Prof. Dr. Silvia Polla has been an Associate Member of the Einstein Center Digital Future (ECDF) since 2020. The Professor of Archaeoinformatics at the FU Berlin graduated in 2006 from the University of Siena (Italy) in the context of the Graduate School "The cultures of the Roman Provinces. Euro-mediterranean Interactions" in the subject Classical Archaeology. Already during her studies she has been trained and further educated in the field of scientific and computer-based methods, i.e. archaeometry and archaeoinformatics. In 2005-2006 she was employed at the University of Trento (Italy) as a technical and scientific assistant. After two years in Switzerland, where she worked as a research assistant at the "Karman Center for Advanced Studies in the Humanities" of the University of Bern in an interdisciplinary project 2006- 2008, she received a Junior-Postdoctoral Fellowship at the Excellence Cluster 264 TOPOI at the Free University of Berlin. Since 2009 Silvia Polla is junior professor for archaeoinformatics at the Institute of Classical Archaeology at the Free University of Berlin.

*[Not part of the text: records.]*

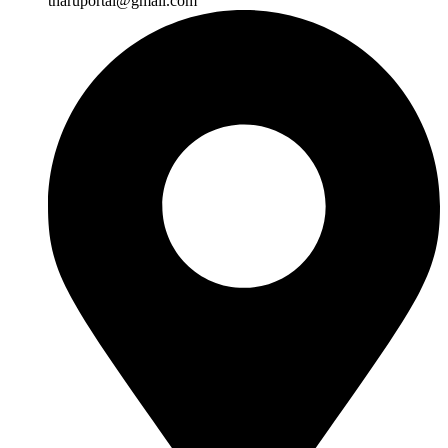
tharuportal@gmail.com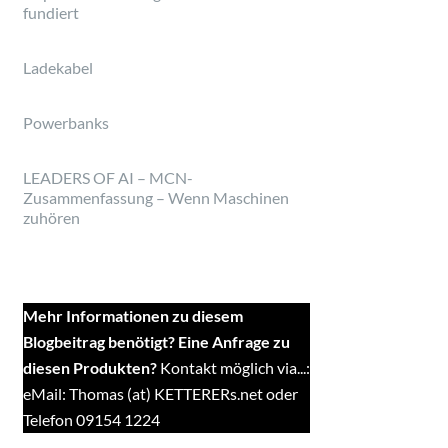
fundiert
Ladekabel
Powerbanks
LEADERS OF AI – MCN-
Zusammenfassung – Wenn Maschinen
zuhören
Mehr Informationen zu diesem
Blogbeitrag benötigt? Eine Anfrage zu
diesen Produkten?
Kontakt möglich via...:
eMail: Thomas (at) KETTERERs.net oder
Telefon 09154 1224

Her research focuses on archaeoinformatics and archaeometry, i.e. in particular spatial analysis and modelling of ancient landscapes using GIS and remote sensing methods on the one hand, and scientific or bio-archaeological methods on the other. "Furthermore, I am interested in the potential of linking heterogeneous data from historical documentary sources, archaeological material culture and scientific data within a digital humanities approach", she says.
At the ECDF she would like to contribute to the development of a level of translation of (humanities and antiquity) scientific questions, for example through joint application-oriented labs, and on the other hand to further reflection on digitality in research and teaching. "I am particularly interested in the possibility of further developing cooperative projects in the field of data science and big data in archaeology", says Silvia Polla.
In the area of inter- and transdisciplinary research at the ECDF, she sees great potential in the exchange and the possibility of establishing cooperation. "Within the framework of an inter- and trans-disciplinary approach, whereby archaeology as "past knowledge" is an important source of information for the present and the future - not least thanks to the possibilities of digitisation and the evaluation and interoperability of digital heterogeneous data", she says.